INPUT DATA: Begin
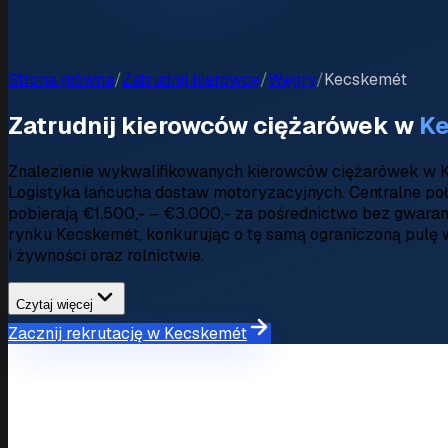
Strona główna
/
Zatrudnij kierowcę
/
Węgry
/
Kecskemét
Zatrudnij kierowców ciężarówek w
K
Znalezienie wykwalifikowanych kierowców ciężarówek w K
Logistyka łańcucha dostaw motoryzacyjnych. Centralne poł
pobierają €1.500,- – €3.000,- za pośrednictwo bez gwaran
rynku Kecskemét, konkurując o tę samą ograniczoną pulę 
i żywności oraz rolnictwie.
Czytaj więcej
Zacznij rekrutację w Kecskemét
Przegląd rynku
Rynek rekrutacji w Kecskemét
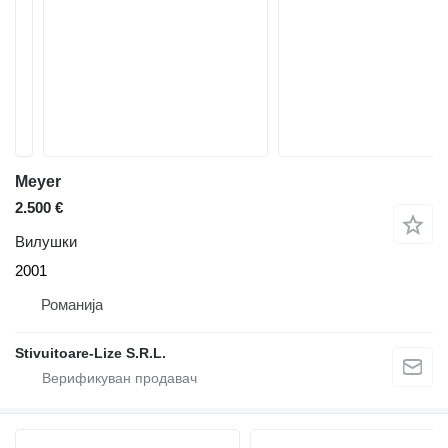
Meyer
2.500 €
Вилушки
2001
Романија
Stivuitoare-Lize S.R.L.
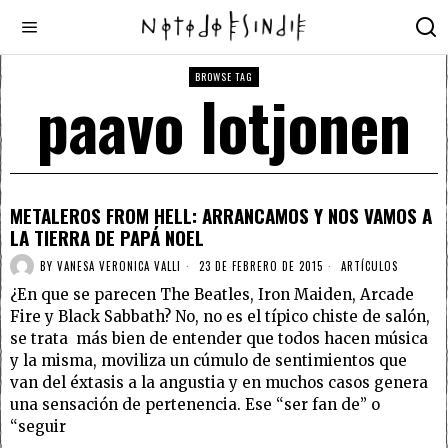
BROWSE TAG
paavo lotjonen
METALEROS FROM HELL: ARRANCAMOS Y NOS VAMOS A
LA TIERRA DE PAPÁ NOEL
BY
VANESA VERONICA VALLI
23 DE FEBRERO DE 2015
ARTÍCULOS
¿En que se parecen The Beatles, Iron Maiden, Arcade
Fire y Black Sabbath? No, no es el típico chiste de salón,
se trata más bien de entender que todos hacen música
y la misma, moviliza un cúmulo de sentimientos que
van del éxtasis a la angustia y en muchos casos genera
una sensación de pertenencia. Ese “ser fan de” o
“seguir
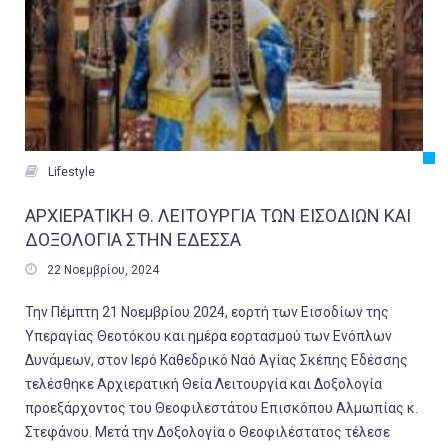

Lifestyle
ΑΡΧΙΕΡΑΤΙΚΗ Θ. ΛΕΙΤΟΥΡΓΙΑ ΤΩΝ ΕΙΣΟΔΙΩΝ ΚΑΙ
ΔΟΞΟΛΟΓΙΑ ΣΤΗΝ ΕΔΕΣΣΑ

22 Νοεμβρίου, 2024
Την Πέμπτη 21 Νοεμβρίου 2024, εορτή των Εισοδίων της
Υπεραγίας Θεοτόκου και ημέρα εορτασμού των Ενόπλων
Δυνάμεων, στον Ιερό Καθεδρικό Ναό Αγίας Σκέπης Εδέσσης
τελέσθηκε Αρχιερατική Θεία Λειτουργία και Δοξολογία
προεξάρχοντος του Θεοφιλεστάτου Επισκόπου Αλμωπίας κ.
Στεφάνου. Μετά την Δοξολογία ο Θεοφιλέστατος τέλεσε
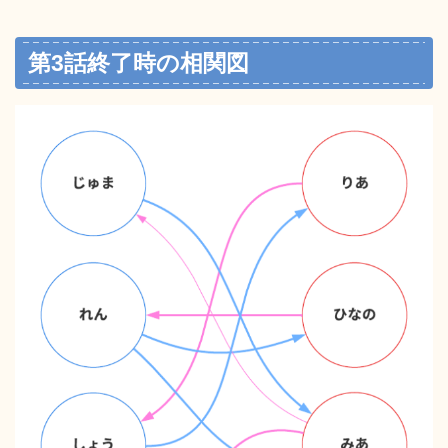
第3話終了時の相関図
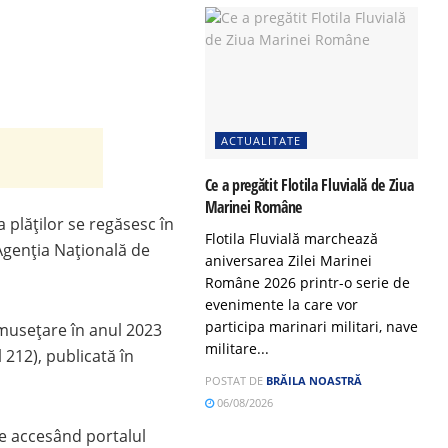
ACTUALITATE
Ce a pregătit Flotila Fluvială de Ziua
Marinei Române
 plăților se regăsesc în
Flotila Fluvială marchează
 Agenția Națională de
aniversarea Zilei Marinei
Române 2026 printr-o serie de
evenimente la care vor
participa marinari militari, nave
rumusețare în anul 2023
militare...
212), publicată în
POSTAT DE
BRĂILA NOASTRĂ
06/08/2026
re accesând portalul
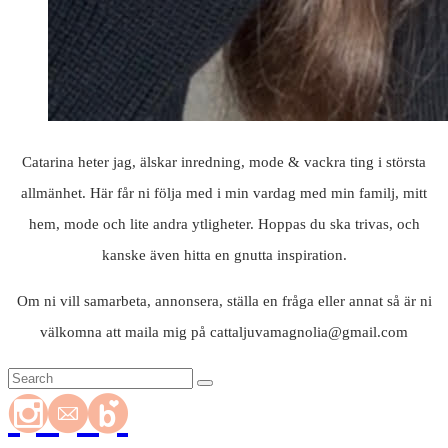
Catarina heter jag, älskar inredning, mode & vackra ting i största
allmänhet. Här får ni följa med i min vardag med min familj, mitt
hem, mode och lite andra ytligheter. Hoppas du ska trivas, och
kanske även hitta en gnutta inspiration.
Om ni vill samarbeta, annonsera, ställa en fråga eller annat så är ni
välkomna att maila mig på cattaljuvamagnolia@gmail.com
INPUT DATA: End
INPUT DATA: Begin
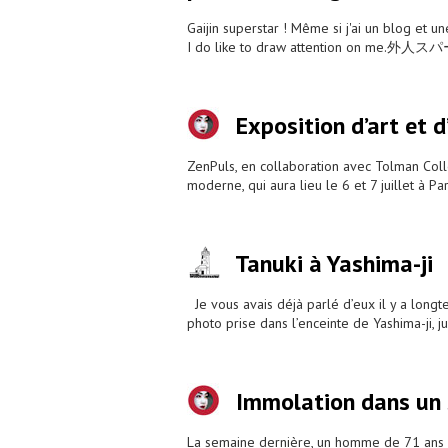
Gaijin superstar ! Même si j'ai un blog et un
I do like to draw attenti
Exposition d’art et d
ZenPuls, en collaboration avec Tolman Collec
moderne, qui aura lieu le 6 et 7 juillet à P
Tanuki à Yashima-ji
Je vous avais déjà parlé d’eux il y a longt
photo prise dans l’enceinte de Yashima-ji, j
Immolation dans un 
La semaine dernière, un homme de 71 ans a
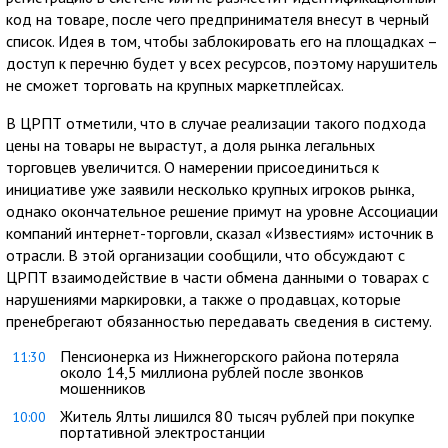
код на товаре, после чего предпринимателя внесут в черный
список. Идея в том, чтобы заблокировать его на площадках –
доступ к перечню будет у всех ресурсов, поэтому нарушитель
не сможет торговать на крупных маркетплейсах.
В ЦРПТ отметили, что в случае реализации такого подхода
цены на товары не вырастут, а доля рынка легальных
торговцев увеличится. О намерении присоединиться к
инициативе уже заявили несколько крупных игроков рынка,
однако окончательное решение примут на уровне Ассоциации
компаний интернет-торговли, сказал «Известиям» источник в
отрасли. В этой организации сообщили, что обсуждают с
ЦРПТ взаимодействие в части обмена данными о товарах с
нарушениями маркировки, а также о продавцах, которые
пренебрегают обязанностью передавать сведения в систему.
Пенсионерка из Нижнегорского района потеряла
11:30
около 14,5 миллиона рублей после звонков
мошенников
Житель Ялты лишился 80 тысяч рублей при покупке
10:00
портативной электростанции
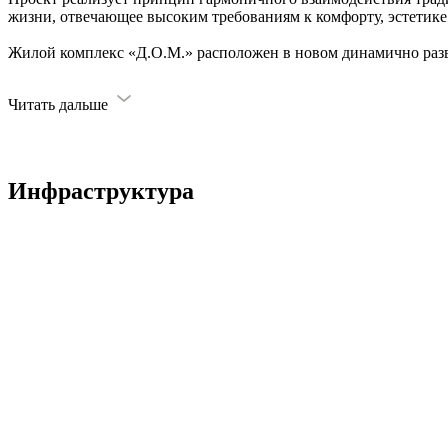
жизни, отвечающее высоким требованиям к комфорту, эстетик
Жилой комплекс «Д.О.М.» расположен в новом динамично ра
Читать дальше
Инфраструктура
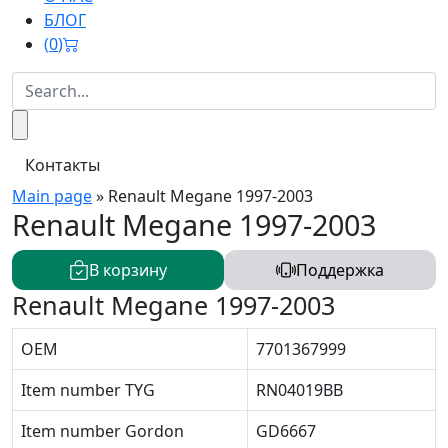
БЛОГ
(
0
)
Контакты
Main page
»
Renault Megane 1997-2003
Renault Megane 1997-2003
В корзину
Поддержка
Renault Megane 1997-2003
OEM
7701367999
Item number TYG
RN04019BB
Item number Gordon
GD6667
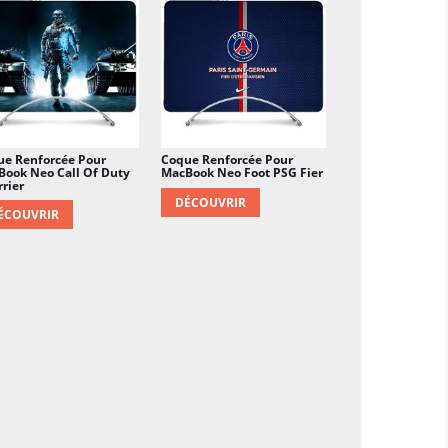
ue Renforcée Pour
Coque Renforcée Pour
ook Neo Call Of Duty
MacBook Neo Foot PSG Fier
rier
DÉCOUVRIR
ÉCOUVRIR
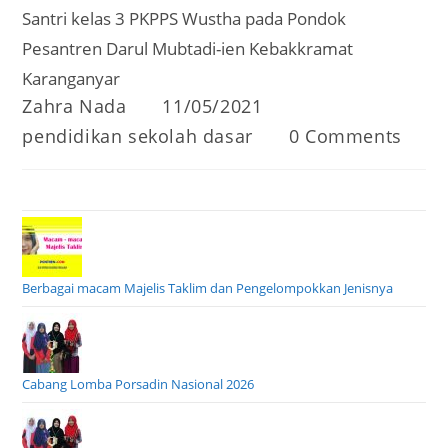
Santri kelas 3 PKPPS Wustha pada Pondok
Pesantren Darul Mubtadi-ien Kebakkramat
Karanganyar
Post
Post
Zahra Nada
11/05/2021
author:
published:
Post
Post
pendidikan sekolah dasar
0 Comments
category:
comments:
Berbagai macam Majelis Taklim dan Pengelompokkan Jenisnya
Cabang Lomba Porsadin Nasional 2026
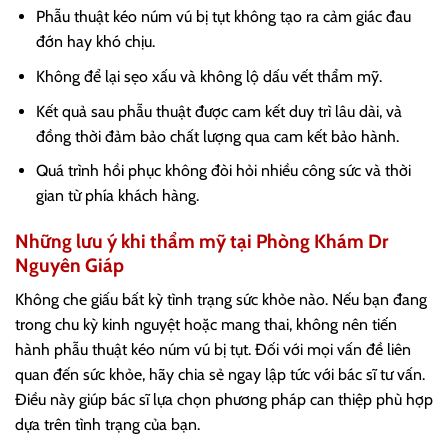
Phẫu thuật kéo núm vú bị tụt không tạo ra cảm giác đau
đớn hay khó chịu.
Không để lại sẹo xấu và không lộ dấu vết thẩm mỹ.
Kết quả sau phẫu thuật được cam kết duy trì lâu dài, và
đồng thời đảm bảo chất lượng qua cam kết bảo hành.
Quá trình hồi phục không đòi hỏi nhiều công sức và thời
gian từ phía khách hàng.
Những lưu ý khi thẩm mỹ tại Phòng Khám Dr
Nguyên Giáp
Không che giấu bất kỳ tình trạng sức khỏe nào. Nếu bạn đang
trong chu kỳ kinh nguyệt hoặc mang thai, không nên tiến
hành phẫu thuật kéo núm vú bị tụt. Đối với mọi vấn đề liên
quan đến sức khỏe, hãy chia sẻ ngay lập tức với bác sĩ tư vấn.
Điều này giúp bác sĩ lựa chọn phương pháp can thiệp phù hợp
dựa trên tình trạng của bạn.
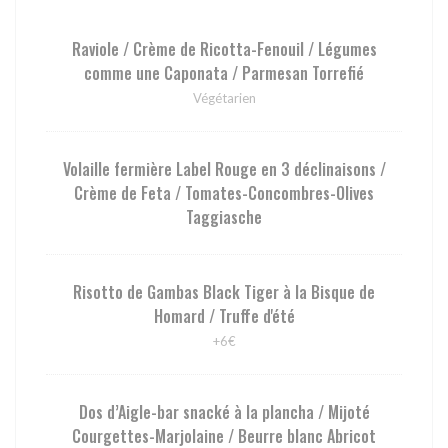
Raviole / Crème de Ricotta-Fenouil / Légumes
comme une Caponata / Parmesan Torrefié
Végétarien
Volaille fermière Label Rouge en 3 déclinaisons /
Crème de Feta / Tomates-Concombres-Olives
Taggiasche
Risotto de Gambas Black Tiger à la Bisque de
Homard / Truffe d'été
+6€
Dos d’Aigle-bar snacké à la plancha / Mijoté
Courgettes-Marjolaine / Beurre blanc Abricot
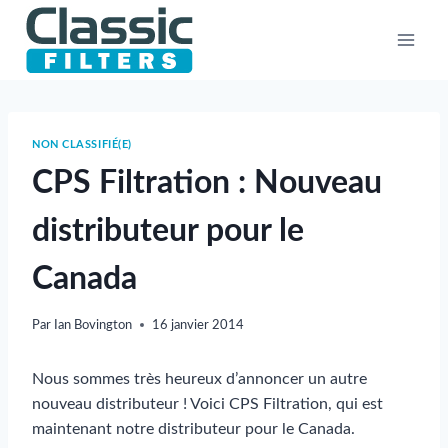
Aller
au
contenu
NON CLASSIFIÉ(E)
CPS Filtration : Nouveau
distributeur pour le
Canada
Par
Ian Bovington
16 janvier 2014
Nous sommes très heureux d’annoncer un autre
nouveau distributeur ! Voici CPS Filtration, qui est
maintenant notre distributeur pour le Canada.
INPUT DATA: End
## ACTIVITY
Using the records above, print exactly the run of lines that starts with the line with "22 Νοεμβρίου, 2024" and goes on through the line with "ACTUALITATE", pictures excluded.

## WRITTEN REPLY
22 Νοεμβρίου, 2024
Την Πέμπτη 21 Νοεμβρίου 2024, εορτή των Εισοδίων της
Υπεραγίας Θεοτόκου και ημέρα εορτασμού των Ενόπλων
Δυνάμεων, στον Ιερό Καθεδρικό Ναό Αγίας Σκέπης Εδέσσης
τελέσθηκε Αρχιερατική Θεία Λειτουργία και Δοξολογία
προεξάρχοντος του Θεοφιλεστάτου Επισκόπου Αλμωπίας κ.
Στεφάνου. Μετά την Δοξολογία ο Θεοφιλέστατος τέλεσε
第3話終了時の相関図
ACTUALITATE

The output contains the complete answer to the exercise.